Uma vez terminado o enovelamento e a aquisição da forma tridimensional pela proteína, ela pode ser destinada ao seu local de atuação, que pode ser o próprio citosol, a membrana plasmática, o meio extracelular, ou alguma organela específica, como a mitocôndria, o peroxissomo ou mesmo o núcleo celular. As proteínas destinadas ao núcleo da célula devem atravessar o envoltório nuclear através de poros localizados na dupla membrana que forma a carioteca (figura 2). Esses poros são constituídos por proteínas que formam o complexo de poro nuclear, estrutura que determina quais substâncias serão transportadas entre o núcleo e o citoplasma.

Figura 2: estrutura do núcleo celular, contendo a carioteca e os poros nucleares.

a) Incorreta. A transcrição ocorre sempre no núcleo da célula. As únicas exceções são as mitocôndrias e os cloroplastos, que possuem DNA próprio.

b) Incorreta. A tradução ocorre sempre no citoplasma, onde se localizam os ribossomos, organelas responsáveis pela síntese proteica.
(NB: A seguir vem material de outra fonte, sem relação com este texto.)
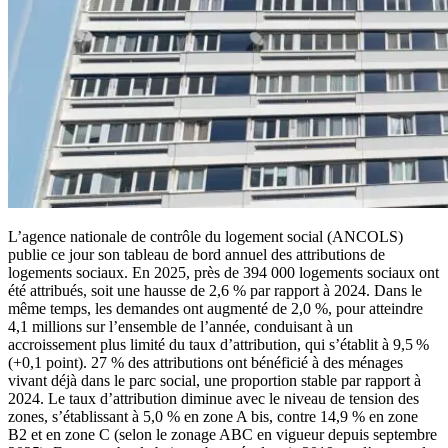
L’agence nationale de contrôle du logement social (ANCOLS)
publie ce jour son tableau de bord annuel des attributions de
logements sociaux. En 2025, près de 394 000 logements sociaux ont
été attribués, soit une hausse de 2,6 % par rapport à 2024. Dans le
même temps, les demandes ont augmenté de 2,0 %, pour atteindre
4,1 millions sur l’ensemble de l’année, conduisant à un
accroissement plus limité du taux d’attribution, qui s’établit à 9,5 %
(+0,1 point). 27 % des attributions ont bénéficié à des ménages
vivant déjà dans le parc social, une proportion stable par rapport à
2024. Le taux d’attribution diminue avec le niveau de tension des
zones, s’établissant à 5,0 % en zone A bis, contre 14,9 % en zone
B2 et en zone C (selon le zonage ABC en vigueur depuis septembre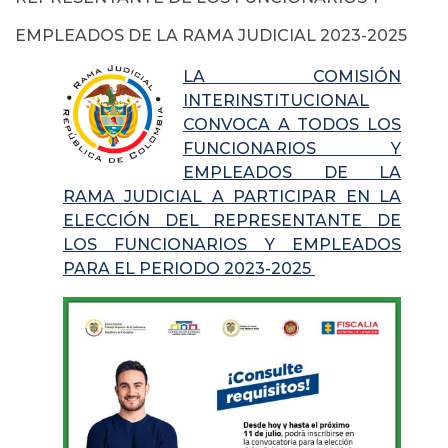
EMPLEADOS DE LA RAMA JUDICIAL 2023-2025
LA COMISIÓN
INTERINSTITUCIONAL
CONVOCA A TODOS LOS
FUNCIONARIOS Y
EMPLEADOS DE LA
RAMA JUDICIAL A PARTICIPAR EN LA
ELECCIÓN DEL REPRESENTANTE DE
LOS FUNCIONARIOS Y EMPLEADOS
PARA EL PERIODO 2023-2025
c) Incorreta. Após a transcrição, o RNAm é transportado ao citoplasma através do complexo de poro nuclear, onde ele será traduzido por ribossomos e a proteína poderá então ser formada.

d) Correta. A transcrição ocorre no núcleo e resulta na formação do RNAm, que atravessa o poro nuclear em direção ao citoplasma. Nesse compartimento, o RNAm é traduzido por ribossomos (síntese proteica), resultando na formação de uma cadeia polipeptídica, que então adquire sua forma tridimensional característica (enovelamento). De acordo com a figura, quanto mais escura a região da imagem, maior será a concentração da  MRTFA-GFP nesse ponto. Como aos 20 min a região mais escura corresponde ao interior do núcleo, podemos concluir que ao longo do tempo registrado a proteína é gradualmente transportada através do complexo de poro nuclear, do citoplasma para o núcleo, onde irá desempenhar sua função.